LEXIKON

Impact of the COVID-19 pandemic on contracts

05 / 2020

Shortly after the outbreak of the COVID-19 pandemic in Austria, it became apparent that this crisis would have a massive impact on many contracts (purchase, supply, service contracts, etc.). A large number of contractual partners were suddenly unable to fulfill their performance obligations (on time). This article deals with the consequences of this, but also with new legal regulations that have an impact on contract performance.

 

“Force majeure”

The COVID-19 pandemic is – as far as can be assessed at this point in time – a case of so-called “force majeure.” This refers to all unexpected external circumstances that prevent a contracting party from fulfilling its contractual obligations and that were not caused by it. In such cases, a legal assessment must first be based on the contractual agreements. If there are no specific agreements, the following applies:

Subsequent impossibility

If the fulfillment of a party’s contractual obligation becomes impossible due to “force majeure,” the other party is not obligated to perform its own obligation.
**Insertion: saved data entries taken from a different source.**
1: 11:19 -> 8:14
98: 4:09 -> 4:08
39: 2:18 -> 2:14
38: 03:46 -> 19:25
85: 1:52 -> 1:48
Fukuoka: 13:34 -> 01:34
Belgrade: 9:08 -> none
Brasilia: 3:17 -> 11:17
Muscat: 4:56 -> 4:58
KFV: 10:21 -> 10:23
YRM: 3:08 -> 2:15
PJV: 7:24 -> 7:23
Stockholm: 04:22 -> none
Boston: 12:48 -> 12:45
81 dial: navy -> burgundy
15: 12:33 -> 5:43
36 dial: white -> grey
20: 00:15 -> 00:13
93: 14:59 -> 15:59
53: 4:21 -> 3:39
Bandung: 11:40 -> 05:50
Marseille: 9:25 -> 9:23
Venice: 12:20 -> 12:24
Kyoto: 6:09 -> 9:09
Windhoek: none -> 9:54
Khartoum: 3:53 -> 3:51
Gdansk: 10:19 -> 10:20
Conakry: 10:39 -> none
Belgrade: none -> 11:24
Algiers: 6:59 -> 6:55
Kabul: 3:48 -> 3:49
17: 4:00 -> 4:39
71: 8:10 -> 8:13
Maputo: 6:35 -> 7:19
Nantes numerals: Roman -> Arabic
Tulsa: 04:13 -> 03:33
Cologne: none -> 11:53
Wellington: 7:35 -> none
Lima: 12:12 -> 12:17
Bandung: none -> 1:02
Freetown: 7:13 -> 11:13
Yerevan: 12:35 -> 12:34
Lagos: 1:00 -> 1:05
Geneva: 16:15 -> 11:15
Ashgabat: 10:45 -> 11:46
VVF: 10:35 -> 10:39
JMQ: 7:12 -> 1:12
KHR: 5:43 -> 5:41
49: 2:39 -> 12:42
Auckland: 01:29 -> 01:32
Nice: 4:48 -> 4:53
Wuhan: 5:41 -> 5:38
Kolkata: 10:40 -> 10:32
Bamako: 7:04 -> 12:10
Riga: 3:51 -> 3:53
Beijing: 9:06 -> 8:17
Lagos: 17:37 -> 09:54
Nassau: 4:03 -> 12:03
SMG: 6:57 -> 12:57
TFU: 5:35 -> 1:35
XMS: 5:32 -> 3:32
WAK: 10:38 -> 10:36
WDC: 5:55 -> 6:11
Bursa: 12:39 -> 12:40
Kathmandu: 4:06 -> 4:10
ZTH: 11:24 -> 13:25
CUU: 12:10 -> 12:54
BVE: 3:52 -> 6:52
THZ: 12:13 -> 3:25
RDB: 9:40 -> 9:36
If performance is only temporarily impossible, the other party has the choice of either adhering to the contract or withdrawing from the contract after setting a grace period. Services already rendered (such as advance payments) must be returned in the event of withdrawal from the contract. If the performance has become permanently impossible, the contractual partner of the non-performing party may reclaim any services already rendered, because the performance obligations are cancelled and the contract is void. In such cases, there is generally no liability for damages, as there is no fault.

 

Impact on the contractor’s obligations

Contractors in particular are facing the problem of not being able to perform their services on time due to the crisis. If no other agreements have been made for cases of “force majeure” (e.g., through agreement with ÖNORM B2110), these are attributed to the contractor’s risk. In such cases, the contractor is not entitled to an extension of the performance period or an increase in the contract price (additional costs). The client cannot terminate a contract for work based on the COVID-19 crisis, unless there is a corresponding contractual agreement. However, they can cancel the work at any time, even without cause.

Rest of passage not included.